Toward Better Healing After Heart Attack

Hello all.  During my time with the Kirby Lab as an undergraduate, I worked on a problem related to chondrocyte (cartilage cell) mechanobiology.  Our goal was to determine which of several candidate environmental signals (mechanical force, electrical potential, nutrient transport) was being sensed by chondrocytes and stimulating secretion of glycosaminoglycans (important components of the extracellular matrix of cartilage) in response to dynamic squeezing of cartilage tissue.  As part of my graduate work at the Cardiac Biomechanics Group at the University of Virginia, I have been working on a similarly posed problem – sorting out the effects of several environmental signals on a biological process – with a different tissue and cell type.  What follows is an introduction to this work and an update on recent progress.

Heart tissue is highly anisotropic, meaning it contains highly aligned muscle and extracellular matrix fibers.  This anisotropy coordinates muscle fiber contraction and is an important determinant of heart function, that is, how well the heart works as a pump.  When an individual has a heart attack, a patch of heart muscle dies and is replaced by collagen-rich scar tissue, which does not contract like healthy muscle and thus compromises heart function.  The extent to which function is depressed after heart attack is determined not only by the loss of active contraction at the site of injury, but also by the mechanical properties of the scar tissue, which depend on the structure of the collagen matrix that makes up the scar tissue.  The determinants of this structure are not well understood, and both highly anisotropic and highly isotropic collagen fiber matrices have been reported in the literature.  We are interested in understanding what determines the collagen fiber structure of the scar tissue, with the long term goal of preserving the native anisotropy of the damaged heart tissue or guiding the development of a scar tissue structure that best preserves heart function.

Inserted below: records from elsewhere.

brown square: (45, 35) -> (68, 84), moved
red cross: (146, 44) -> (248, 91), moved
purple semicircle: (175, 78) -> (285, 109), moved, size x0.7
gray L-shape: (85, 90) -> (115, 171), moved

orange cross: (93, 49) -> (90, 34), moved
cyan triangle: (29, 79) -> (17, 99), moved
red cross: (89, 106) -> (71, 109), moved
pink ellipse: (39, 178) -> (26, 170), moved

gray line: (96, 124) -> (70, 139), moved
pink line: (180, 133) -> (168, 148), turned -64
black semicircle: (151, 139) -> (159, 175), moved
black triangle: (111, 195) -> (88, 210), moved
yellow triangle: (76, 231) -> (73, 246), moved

Fibroblasts are the cell type primarily responsible for secreting and organizing collagen into a fibrous matrix to form scar tissue at the site of tissue damage.  Fibroblasts are generally spindle-shaped and their orientation can be regulated by chemical, structural, and mechanical cues (e.g. chemokine gradients, fibrous or ridged substrates, substrate stiffness gradients or stretch).  Fibroblasts have been shown to organize nearby collagen fibers such that they are co-aligned with the long axis of the cell.  Based on this information, we hypothesized that different heart attacks produce different combinations and strengths of environmental guidance cues, which then strongly or weakly promote a preferred orientation of fibroblasts and collagen fibers.

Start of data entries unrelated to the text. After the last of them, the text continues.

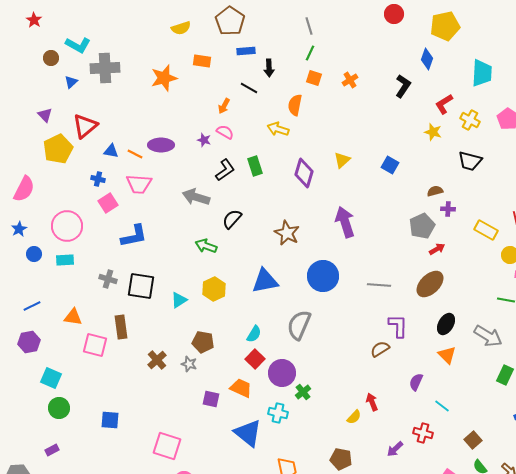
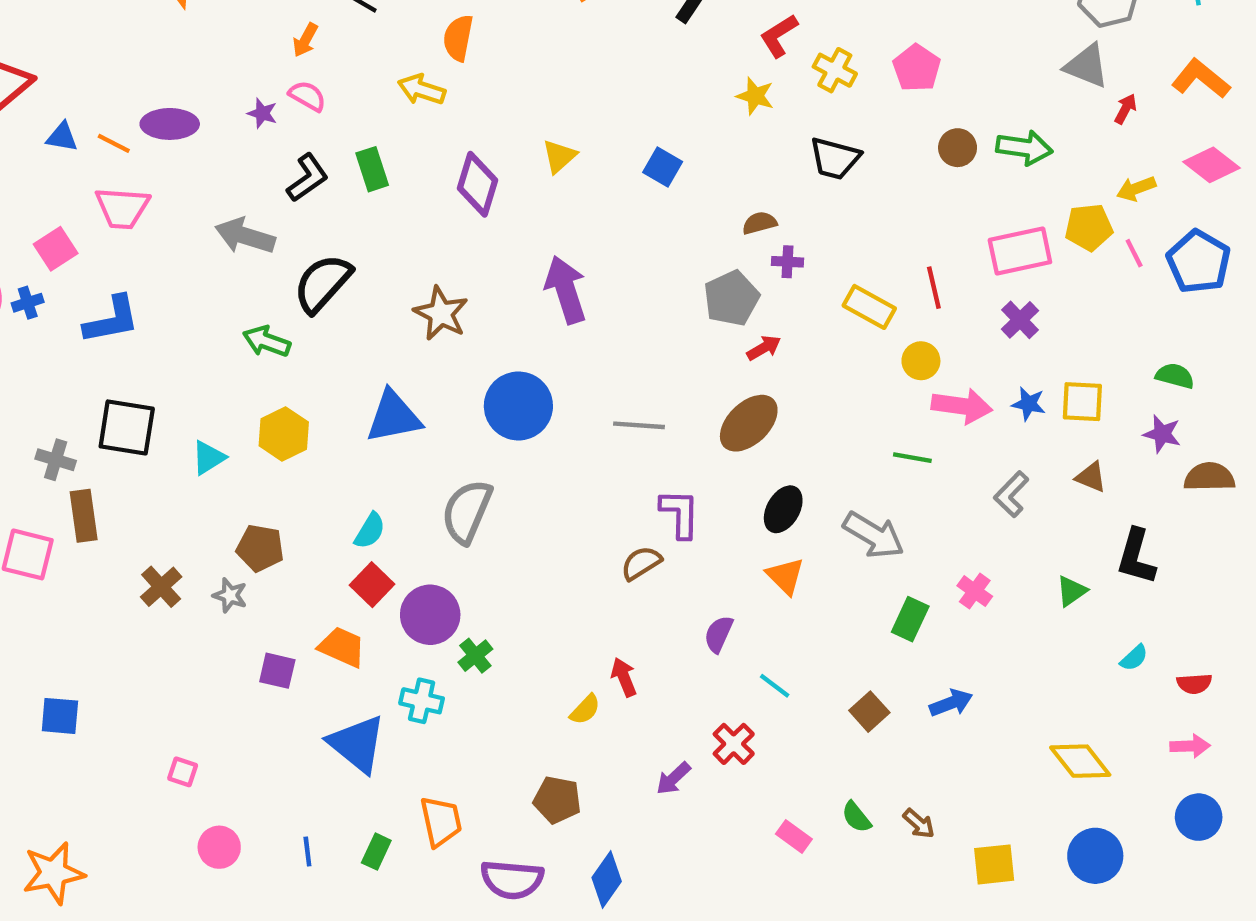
blue cross: (98, 179) -> (28, 303), moved, turned -32
black semicircle: (232, 219) -> (323, 283), size x1.4
gray cross: (108, 279) -> (56, 460), moved
red cross: (423, 433) -> (734, 744), turned 30
brown square: (473, 440) -> (869, 712), moved
pink square: (167, 446) -> (183, 772), size x0.5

In the paper titled Mechanical Regulation of Fibroblast Migration and Collagen Remodeling in Healing Myocardial Infarcts, published earlier this year in the Journal of Physiology, we presented an agent-based model that we developed to simulate the process of scar formation after heart attack and test how well our model reproduced experimentally measured scar structures, depending upon what we assumed about the relative importance of chemical, structural, and mechanical guidance cues.  We found that although chemical and structural cues had important effects on collagen orientation, a response of fibroblasts to mechanical stretch was needed to predict the collagen fiber structures observed in different scars.  This is an exciting finding since the pattern of stretch of the damaged tissue is amenable to modification by surgical means, which is a current line of investigation in the lab.  Furthermore, many therapies intended to improve healing after a heart attack, such as injection of cells or polymers, will alter the mechanics of the injured tissue, which our finding suggests, could change the outcome of such therapies in previously unexpected ways and should be considered carefully.

At the 2012 BMES conference in October, I will present progress on our attempt to use our computational model, with some additional experimental measurements, to test several candidate explanations of how the pattern of mechanical stretch acting on the injured heart tissue determines the structure of the collagenous replacement scar.